- by foxnews
- 01 Apr 2025
The Senate aide noted that members and their staff have been "actively engaged in substantive discussions" regarding the key budget reconciliation process for months. Even over the week-long recess, staff engagement has been "virtually non-stop," they said.
The process is crucial for Republicans, who have a trifecta in Washington, to get certain Trump agenda items accomplished.
The Senate GOP aide noted that the Senate managed to pass its preferred reconciliation bill as part of a two-track plan - before the House passed an alternate version.
Early Monday morning, House Speaker Mike Johnson, R-La., Majority Leader Steve Scalise, R-La., Majority Whip Tom Emmer, R-Minn., and Chairwoman Lisa McClain, R-Mich., released a joint statement alongside 12 chairs of committees with jurisdiction in the budget reconciliation process.
"We took the first step to accomplish that by passing a budget resolution weeks ago, and we look forward to the Senate joining us in this commitment to ensure we enact President Trump's full agenda as quickly as possible," they said. "The American people gave us a mandate, and we must act on it. We encourage our Senate colleagues to take up the House budget resolution when they return to Washington."

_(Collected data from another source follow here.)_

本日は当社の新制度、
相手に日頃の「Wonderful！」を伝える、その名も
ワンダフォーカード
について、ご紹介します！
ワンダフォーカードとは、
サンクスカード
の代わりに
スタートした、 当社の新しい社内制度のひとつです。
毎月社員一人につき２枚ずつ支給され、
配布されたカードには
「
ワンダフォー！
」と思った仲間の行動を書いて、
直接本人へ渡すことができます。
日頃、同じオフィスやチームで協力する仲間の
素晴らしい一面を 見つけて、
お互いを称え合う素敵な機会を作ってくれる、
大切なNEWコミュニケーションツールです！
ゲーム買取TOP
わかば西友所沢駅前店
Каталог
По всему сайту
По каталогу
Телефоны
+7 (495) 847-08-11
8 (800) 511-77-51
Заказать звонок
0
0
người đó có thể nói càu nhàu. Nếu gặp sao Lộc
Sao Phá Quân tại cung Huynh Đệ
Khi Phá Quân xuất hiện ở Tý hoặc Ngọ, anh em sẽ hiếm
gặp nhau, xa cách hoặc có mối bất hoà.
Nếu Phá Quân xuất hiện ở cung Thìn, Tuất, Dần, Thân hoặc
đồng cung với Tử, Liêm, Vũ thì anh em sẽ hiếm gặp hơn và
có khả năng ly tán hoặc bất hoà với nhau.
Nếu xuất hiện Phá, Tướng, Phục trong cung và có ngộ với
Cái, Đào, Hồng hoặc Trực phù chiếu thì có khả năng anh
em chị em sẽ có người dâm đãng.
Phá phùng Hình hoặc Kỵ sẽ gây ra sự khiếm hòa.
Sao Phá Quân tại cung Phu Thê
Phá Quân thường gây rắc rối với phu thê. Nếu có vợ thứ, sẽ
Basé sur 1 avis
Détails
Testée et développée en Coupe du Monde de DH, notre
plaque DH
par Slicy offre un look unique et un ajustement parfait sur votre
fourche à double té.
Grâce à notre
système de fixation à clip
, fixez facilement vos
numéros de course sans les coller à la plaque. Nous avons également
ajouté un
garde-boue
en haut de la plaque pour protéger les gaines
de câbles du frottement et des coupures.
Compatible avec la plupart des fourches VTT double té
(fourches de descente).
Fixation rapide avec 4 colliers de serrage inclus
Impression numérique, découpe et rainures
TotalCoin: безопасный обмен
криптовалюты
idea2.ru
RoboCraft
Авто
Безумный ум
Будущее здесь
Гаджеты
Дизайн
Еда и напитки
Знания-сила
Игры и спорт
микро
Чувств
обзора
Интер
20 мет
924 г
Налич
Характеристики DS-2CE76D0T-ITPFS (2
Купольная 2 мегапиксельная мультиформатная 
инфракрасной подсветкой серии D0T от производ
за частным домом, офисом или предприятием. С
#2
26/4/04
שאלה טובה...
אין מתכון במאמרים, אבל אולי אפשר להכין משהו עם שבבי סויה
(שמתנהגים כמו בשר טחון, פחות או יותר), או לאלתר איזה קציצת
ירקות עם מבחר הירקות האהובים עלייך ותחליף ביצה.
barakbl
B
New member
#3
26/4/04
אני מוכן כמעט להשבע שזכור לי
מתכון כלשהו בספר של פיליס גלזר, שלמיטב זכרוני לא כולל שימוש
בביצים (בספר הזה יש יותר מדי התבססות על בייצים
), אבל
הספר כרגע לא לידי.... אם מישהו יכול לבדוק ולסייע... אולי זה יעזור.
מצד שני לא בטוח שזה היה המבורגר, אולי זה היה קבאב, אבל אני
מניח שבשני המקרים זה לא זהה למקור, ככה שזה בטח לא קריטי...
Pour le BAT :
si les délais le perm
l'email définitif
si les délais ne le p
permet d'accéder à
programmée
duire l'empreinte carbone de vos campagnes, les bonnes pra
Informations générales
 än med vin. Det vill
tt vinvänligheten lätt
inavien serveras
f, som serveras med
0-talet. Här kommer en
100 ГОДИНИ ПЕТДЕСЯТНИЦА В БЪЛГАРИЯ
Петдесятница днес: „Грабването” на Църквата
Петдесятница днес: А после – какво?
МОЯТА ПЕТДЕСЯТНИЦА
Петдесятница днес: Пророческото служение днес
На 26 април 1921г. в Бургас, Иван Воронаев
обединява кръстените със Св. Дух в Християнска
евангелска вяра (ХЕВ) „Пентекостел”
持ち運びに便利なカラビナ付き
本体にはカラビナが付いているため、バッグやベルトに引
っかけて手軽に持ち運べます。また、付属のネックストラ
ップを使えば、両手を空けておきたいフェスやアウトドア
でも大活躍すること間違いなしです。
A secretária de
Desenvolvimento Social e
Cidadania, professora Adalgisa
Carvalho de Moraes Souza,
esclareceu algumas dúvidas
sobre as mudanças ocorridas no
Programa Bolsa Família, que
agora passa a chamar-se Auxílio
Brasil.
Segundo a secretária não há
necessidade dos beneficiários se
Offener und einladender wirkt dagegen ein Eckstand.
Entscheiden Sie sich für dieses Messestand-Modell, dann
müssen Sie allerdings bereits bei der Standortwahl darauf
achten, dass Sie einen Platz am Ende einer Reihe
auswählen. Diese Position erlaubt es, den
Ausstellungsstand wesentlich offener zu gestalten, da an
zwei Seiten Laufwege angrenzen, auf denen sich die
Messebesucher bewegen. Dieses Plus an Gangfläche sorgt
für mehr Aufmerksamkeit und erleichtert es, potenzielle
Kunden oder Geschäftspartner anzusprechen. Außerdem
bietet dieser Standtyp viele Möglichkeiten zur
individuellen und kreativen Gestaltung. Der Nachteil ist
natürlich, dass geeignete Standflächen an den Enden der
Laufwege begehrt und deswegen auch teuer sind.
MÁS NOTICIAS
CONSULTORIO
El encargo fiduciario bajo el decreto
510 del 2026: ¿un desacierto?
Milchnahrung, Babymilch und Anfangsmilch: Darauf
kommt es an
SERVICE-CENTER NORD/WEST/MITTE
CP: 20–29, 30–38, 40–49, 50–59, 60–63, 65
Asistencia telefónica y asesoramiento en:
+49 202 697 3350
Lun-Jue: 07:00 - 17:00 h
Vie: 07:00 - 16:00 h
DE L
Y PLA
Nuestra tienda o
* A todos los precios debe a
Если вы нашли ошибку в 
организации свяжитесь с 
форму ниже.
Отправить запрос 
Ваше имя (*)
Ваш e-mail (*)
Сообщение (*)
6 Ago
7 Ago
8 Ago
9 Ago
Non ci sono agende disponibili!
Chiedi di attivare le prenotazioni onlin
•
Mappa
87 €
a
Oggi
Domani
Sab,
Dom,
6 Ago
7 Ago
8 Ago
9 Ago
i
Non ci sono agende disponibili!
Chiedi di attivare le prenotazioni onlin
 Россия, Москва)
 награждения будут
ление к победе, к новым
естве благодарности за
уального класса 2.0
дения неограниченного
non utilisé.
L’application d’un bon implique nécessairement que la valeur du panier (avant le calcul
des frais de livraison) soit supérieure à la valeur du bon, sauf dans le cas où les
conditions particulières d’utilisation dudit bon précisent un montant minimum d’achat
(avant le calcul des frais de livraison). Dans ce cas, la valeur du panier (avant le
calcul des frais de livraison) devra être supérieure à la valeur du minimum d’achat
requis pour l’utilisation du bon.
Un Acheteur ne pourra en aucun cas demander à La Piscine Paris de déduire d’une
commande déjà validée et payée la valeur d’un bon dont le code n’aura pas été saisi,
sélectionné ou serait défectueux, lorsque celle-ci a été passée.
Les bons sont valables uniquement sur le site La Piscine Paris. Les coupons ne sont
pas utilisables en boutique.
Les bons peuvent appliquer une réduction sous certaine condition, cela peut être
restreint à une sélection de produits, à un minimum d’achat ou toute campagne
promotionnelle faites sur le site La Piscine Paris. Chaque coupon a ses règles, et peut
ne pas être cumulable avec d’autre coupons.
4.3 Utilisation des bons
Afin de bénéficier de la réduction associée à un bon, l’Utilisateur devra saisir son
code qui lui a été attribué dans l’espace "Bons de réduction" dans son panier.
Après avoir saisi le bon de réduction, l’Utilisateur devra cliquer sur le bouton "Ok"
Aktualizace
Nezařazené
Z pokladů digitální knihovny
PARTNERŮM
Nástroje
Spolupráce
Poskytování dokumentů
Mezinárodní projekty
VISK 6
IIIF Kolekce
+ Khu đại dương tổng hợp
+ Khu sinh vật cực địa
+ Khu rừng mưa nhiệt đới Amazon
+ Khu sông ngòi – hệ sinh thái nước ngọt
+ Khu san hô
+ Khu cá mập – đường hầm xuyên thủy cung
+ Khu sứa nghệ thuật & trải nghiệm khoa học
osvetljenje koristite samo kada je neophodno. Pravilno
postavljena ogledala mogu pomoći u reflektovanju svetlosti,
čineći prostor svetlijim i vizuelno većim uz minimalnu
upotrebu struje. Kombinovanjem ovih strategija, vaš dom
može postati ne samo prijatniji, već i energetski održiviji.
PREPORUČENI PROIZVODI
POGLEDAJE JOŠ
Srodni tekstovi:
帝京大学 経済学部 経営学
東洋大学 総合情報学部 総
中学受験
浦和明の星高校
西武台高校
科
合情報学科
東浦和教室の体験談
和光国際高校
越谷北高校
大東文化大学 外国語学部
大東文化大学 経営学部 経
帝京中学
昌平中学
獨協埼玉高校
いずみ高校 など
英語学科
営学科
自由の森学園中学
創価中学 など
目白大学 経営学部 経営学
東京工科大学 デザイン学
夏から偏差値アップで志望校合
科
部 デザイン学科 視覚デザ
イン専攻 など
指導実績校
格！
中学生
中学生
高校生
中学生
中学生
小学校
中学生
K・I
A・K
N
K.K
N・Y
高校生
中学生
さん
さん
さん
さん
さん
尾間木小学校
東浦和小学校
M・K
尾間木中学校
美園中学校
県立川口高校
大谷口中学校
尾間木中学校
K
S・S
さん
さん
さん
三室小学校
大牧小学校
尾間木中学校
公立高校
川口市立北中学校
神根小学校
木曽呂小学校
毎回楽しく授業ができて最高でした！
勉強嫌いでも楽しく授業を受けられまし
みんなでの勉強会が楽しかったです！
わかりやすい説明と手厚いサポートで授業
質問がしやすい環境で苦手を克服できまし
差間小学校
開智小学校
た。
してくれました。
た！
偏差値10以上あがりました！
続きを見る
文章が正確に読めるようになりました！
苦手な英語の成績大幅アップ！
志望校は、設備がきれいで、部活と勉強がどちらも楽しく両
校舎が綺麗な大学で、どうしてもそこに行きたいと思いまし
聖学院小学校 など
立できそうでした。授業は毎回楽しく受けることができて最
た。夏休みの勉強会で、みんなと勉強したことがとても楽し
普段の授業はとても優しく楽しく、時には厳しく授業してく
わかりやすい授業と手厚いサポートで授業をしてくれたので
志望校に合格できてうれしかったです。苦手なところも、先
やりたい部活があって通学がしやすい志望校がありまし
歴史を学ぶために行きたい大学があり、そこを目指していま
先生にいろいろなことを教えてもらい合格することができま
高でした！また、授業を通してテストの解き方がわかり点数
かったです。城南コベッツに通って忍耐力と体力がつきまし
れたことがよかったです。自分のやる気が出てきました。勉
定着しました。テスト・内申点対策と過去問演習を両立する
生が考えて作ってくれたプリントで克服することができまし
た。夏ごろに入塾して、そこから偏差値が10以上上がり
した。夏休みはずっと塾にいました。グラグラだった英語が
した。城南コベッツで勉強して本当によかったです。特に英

The Senate aide reiterated that Senate Republicans have zeroed in on certain "consequential issues" in the budget reconciliation process, of which the details have to be exact before moving forward.
The tax portion, which has been the area of contention between House and Senate Republicans, is expected to get consideration during the new work period, the aide said.
Sen. Ron Johnson, R-Wis., who has been generally opposed to the House's one-bill reconciliation approach, also pushed back on their statement. "Until we seriously address out-of-control spending and create an effective process to return to a reasonable pre-pandemic level, I will not support another budget resolution," he told Fox News Digital in a statement. "Unfortunately, the House Budget Resolution does not do that."
Just before the brief legislative recess, Senate Finance Committee Republicans met with Trump at the White House to discuss the at-issue tax portion of his agenda and its reconciliation hopes.
Trump has in recent weeks backed off from taking explicit sides in the reconciliation fight between the GOP chambers, despite initially supporting the House's plan.
At the center of the tax-cut controversy are Senate Republicans' claims that the House's bill would not make Trump's tax policies from 2017 permanent, and House GOP complaints that multiple reconciliation bills would be difficult to pass, given tight party margins.
Senate Republicans did not include an extension of the tax cuts in their passed bill, preferring to do a separate reconciliation bill in the fall. Their bill instead focused on Trump's border priorities. The House's measure tackled both in one bill.
The House-passed bill has yet to be brought up in the Senate.